Post.objects.annotate(total_comments=models.Count('*')).filter(
    comment__in=models.Subquery(
        Comment.objects.filter(
            post=models.OuterRef('id'),
            commentreaction__emoji='L'
        ).only('id')
    ),

    total_comments__gte=3
)

In this case, there is no difference between using models.Count('*') and models.Count('comment') in terms of joins, because the filter that comes after it causes a join to the comment table anyway; however, as we discussed above, if we use models.Count('comment') but annotate() comes before filter(), then we wouldn't get the right result, because Django would make a separate join to the comment table to count all the comments, rather than only those that pass the filter.
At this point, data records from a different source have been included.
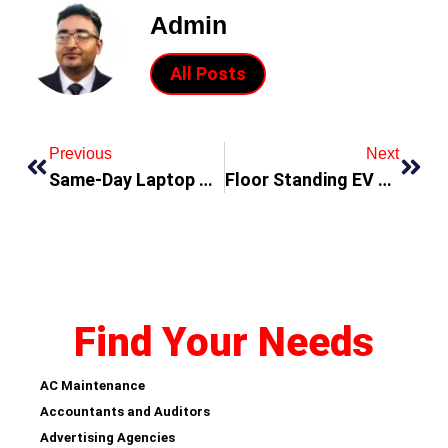
Admin
All Posts
Previous
Next
Same-Day Laptop Repair in Dubai: Get Back to Work Fast!
Floor Standing EV Charger: Powering Up Business with Cutting-edge Technology
Find Your Needs
AC Maintenance
Accountants and Auditors
Advertising Agencies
So, one can still use models.Count('comment') in the above code as well (which is unnecessary), but they would have to switch the places of annotate() and filter(). But total_comments is a value that is introduced by annotate(), so we cannot use it before annotate(). Thus, we have to add another filter() after annotate() that does the filter on total_comments. This doesn't cause a problem for filter()/annotate() order, because the filter() that uses the to-many relation comment still comes before the annotate() that uses it:

Post.objects.filter(
    comment__in=models.Subquery(
        Comment.objects.filter(
            post=models.OuterRef('id'),
            commentreaction__emoji='L'
        ).only('id')
    ),
).annotate(total_comments=models.Count('*')).filter(
    total_comments__gte=3
)

Phew!

Finally ...

What is the point of this heck ton of details? I think it's worth going through at least once. You don't really need to remember all of this. What you need to be able to do is inferring these based on the code, its query and Django's docs. If you want to see the query of a queryset, simply use the query attribute on it:

print(Post.objects.filter(title='Post 1').query)

Sorry if my language gets repetitive in certain points, but I think when it comes to technical details, repetitive language is better than ambiguous language. That's why you might see some words being overused.